In the New-year's days of 1733, the topic among diplomatic gentlemen, which set many big wigs wagging, and even tremulously came out in the gray leaves of gazetteers and garreteers of the period, was a royal drama, dimly supposed to be getting itself up in Poland at this time. Nothing known about it for certain;much guessed. "Something in the rumor!" nods this wig; "Nothing!"wags that, slightly oscillating; and gazetteers, who would earn their wages, and have a peck of coals apiece to glad them in the cold weather, had to watch with all eagerness the movements of King August, our poor old friend, the Dilapidated-Strong, who is in Saxony at present; but bound for Warsaw shortly,--just about lifting the curtain on important events, it is thought and not thought. Here are the certainties of it, now clear enough, so far as they deserve a glance from us.

January l0th, 1733, August the Dilapidated-Strong of Poland has been in Saxony, looking after his poor Electorate a little; and is on the road from Dresden homewards again;--will cross a corner of the Prussian Dominions, as his wont is on such occasions.

Prussian Majesty, if not appearing in person, will as usual, by some Official of rank, send a polite Well-speed-you as the brother Majesty passes. This time, however, it was more than politeness;the Polish Majesty having, as was thought, such intricate affairs in the wind. Let Grumkow, the fittest man in all ways, go, and do the greeting to his old Patroon: greeting, or whatever else may be needed.

Patroon left Dresden,--"having just opened the Carnival" or fashionable Season there, opened and nothing more,--January l0th, 1733; [Fassmann, Leben Friedrich Augusti des Grossen, p. 994.] being in haste home for a Polish Diet close at hand. On which same day Grumkow, we suppose, drives forth from Berlin, to intersect him, in the Neumark, about Crossen; and have a friendly word again, in those localities, over jolly wine.

Intersection took place duly;--there was exuberant joy on the part of the Patroon; and such a dinner and night of drinking, as has seldom been. Abstruse things lie close ahead of August the Dilapidated-Strong, important to Prussia, and for which Prussia is important; let Grumkow try if he can fish the matter into clearness out of these wine-cups. And then August, on his side, wishes to know what the Kaiser said at Kladrup lately; there is much to be fished into clearness.

Many are the timea August the Strong has made this journey;many are the carousals, on such and other occasions, Grumkow and he have had. But there comes an end to all things. This was their last meeting, over flowing liquor or otherwise, in the world.

Satirical History says, they drank all night, endeavoring to pump one another, and with such enthusiasm that they never recovered it; drank themselves to death at Crossen on that occasion.

[ OEuvres de Frederic (Memoires de Brandenbourg), i. 163.] It is certain August died within three weeks;and people said of Grumkow, who lived six years longer, he was never well after this bout. Is it worth any human Creature's while to look into the plans of this precious pair of individuals?

Without the least expense of drinking, the secrets they were pumping out of each other are now accessible enough,--if it were of importance now.
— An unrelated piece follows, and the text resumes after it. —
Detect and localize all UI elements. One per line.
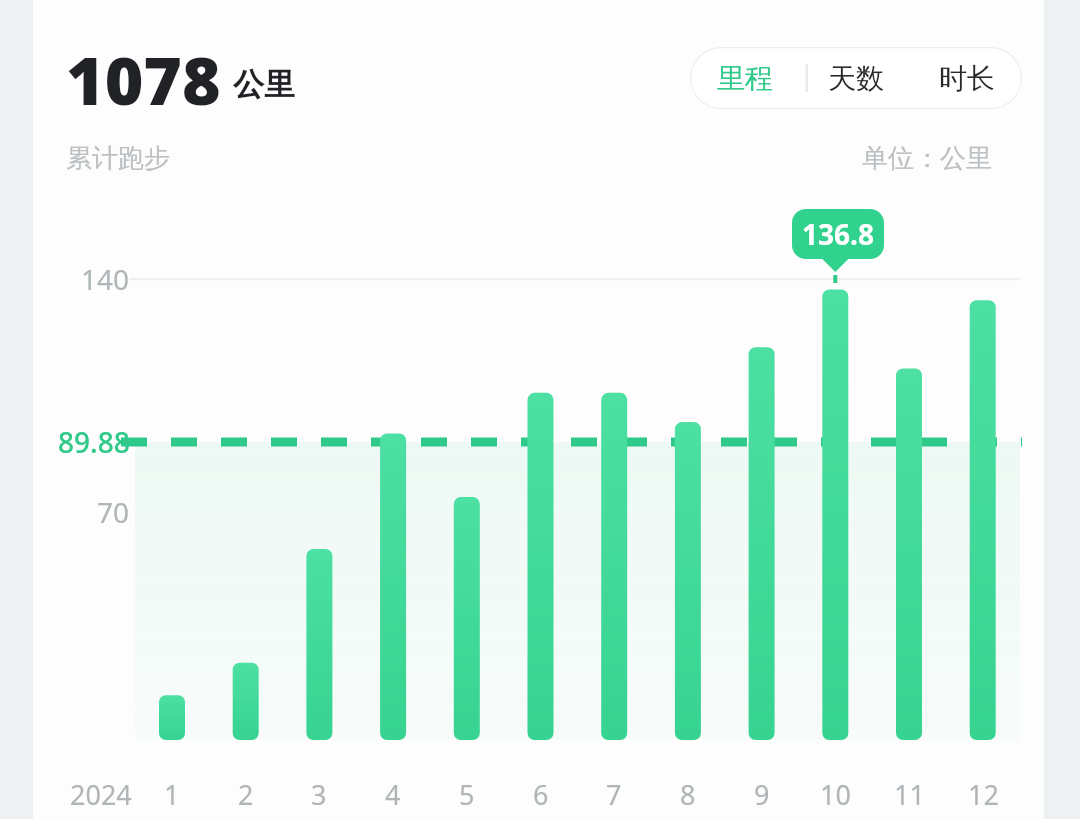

One glance I may perhaps commend to the reader, out of these multifarious Note-books in my possession:--"August, by change of his religion, and other sad operations, got to be what they called the King of Poland, thirty five years ago;but, though looking glorious to the idle public, it has been a crown of stinging-nettles to the poor man,--a sedan-chair running on rapidly, with the bottom broken out! To say nothing of the scourgings he got, and poor Saxony along with him, from Charles XII., on account of this Sovereignty so called, what has the thing itself been to him? In Poland, for these thirty-five years, the individual who had least of his real will done in public matters has been, with infinite management, and display of such good-humor as at least deserves credit, the nominal Sovereign Majesty of Poland. Anarchic Grandees have been kings over him; ambitious, contentious, unmanageable;--very fanatical too, and never persuaded that August's Apostasy was more than a sham one, not even when he made his Prince apostatize too. Their Sovereignty has been a mere peck of troubles, disgraces and vexations: for those thirty-five years, an ever-boiling pot of mutiny, contradiction, insolence, hardly tolerable even to such nerves as August's.

"August, for a long time back, has been thinking of schemes to clap some lid upon all that. To make the Sovereignty hereditary in his House: that, with the good Saxon troops we have, would be a remedy;--and in fact it is the only remedy. John Casimir (who abdicated long ago, in the Great Elector's time, and went to Paris,--much charmed with Ninon de l'Enclos there) told the Polish Diets, With their LIBERUM VETO, and 'right of confederation' and rebellion, they would bring the country down under the feet of mankind, and reduce their Republic to zero one day, if they persisted. They have not failed to persist. With some hereditary King over it, and a regulated Saxony to lean upon: truly might it not be a change to the better? To the worse, it could hardly be, thinks August the Strong; and goes intent upon that method, this long while back;--and at length hopes now, in few days longer, at the Diet just assembling, to see fruits appear, and the thing actually begin.

"The difficulties truly are many; internal and external:--but there are calculated methods, too. For the internal: Get up, by bribery, persuasion, some visible minority to countenance you;with these manoeuvre in the Diets; on the back of these, the 30,000 Saxon troops. But then what will the neighboring Kings say?